From Earth, Titan is an obscured ball, much like Venus, smothered in clouds. The moon was discovered by Christiaan Huygens in 1655, the same year in which he resolved Galileo's "ears" into the rings of Saturn. It was the next moon in our solar system to be discovered after Galileo observed the four main moons of Jupiter. In 1944, Gerard Kuiper concluded from observations of the moon that it had an atmosphere containing methane. In 1980, Voyager 1 passed close to Titan, specifically to capture close up images of the moon. Unfortunately, the atmospheric haze foiled this attempt. The Voyager 1 images of Titan show only a featureless ball. Given this, the Voyager 2 mission the following year was modified to concentrate on Saturn's ring and other moons. It barely looked at Titan at all.

Later, spectroscopic observations from Earth teased out some of the atmospheric constituents of Titan. Planetary scientists realised that given the atmosphere of nitrogen, methane, and other hydrocarbons, combined with the temperature of the moon, Titan could contain surface features consisting of frozen and liquid hydrocarbons, and possibly a weather cycle involving rain and evaporation of liquid methane. With an atmospheric pressure equal to 1.4 times that of Earth, making it the closest atmospheric pressure to Earth anywhere in the solar system, it seemed Titan might be a very interesting place indeed. We needed to know more about Titan.

NASA joined forces with the European Space Agency and Italian Space Agency to work on a combined deep space probe mission to Saturn and Titan. The mission was named for the two astronomers most historically connected with Saturn: the Cassini-Huygens mission. In 1990, The leader of the science imaging team for Cassini-Huygens was chosen: Carolyn Porco. The probe took almost a decade to design and build, and it was launched in 1997. In 1999, on the BBC Planets documentary, Porco expressed how difficult it was to have to wait until Cassini-Huygens arrived at Saturn in 2004. The sense of expectation and excitement, of new discoveries just around the corner, was palpable in that television program.

Carolyn Porco. Creative Commons Attribution-Share Alike image by Eirik Solheim from Wikimedia Commons.

2004 has now come and gone. The Cassini orbiter successfully went into orbit around Saturn on schedule in 2004. On Christmas Day it launched the Huygens part of the probe, an entry probe that descended into the atmosphere of Titan in January 2005. It analysed the composition, temperature, and wind speed of the atmosphere. It returned aerial images of Titan's surface as it descended by parachute. It also returned an image of the surface of Titan, taken after it landed. The aerial images showed what looked like lakes and river channels on the surface. Huygens landed in a dry region, showing a landscape of scattered icy rocks.

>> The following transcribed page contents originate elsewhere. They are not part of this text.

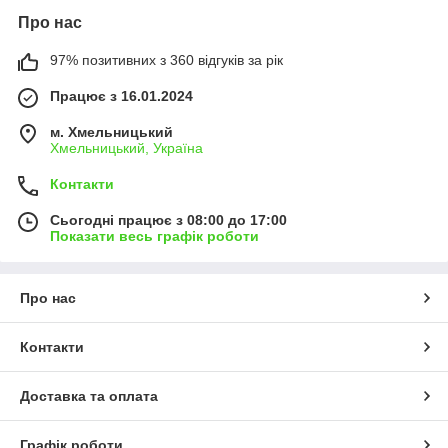
Про нас
97% позитивних з 360 відгуків за рік
Працює з 16.01.2024
м. Хмельницький
Хмельницький, Україна
Контакти
Сьогодні працює з 08:00 до 17:00
Показати весь графік роботи
Про нас
Контакти
Доставка та оплата
Графік роботи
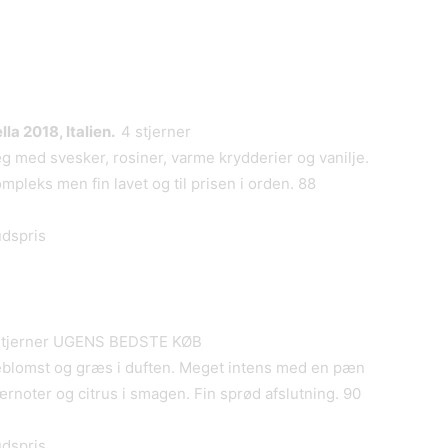
la 2018, Italien.
4 stjerner
med svesker, rosiner, varme krydderier og vanilje.
pleks men fin lavet og til prisen i orden. 88
udspris
stjerner UGENS BEDSTE KØB
deblomst og græs i duften. Meget intens med en pæn
noter og citrus i smagen. Fin sprød afslutning. 90
udspris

Cassini is also equipped with radar to allow imaging of the surface of Titan through the clouds. This has revealed a topography and geology of the moon reminiscent of many features seen on Earth: mountains, lakes, rivers, and even sand dunes. As of this writing, Cassini is still in orbit and returning new science data on Saturn, its rings, and Titan. It has revealed that the large lakes on Titan, composed of liquid ethane and methane, are stable over several years. Cassini has also supplied Porco and her team with mountains of new data on Saturn, several newly discovered moons, more details of the ring system and its dynamics, and detailed data on the moon Enceladus, including the discovery of geysers and cryovolcanoes on the moon. Even Saturn itself is revealing new secrets, with detailed observations of storm systems in its atmosphere.

Cassini is now on a death spiral, with its current orbit designed to decay to the point where it will collide with Saturn's atmosphere in 2017. Until then it should continue to provide further observations. The collision itself will also provide an important science opportunity as it stirs up the gases in the planet's atmosphere.

I hope to read about Carolyn Porco's observations and discoveries about Saturn for several years to come.

[1] The moons don't literally push the ring particles. Gravity is an attractive force, so the moons pull on the ring particles. It's the interaction of this pull with the differing orbital velocities and the gravitational field of Saturn itself that effectively confines the ring particles into certain orbits.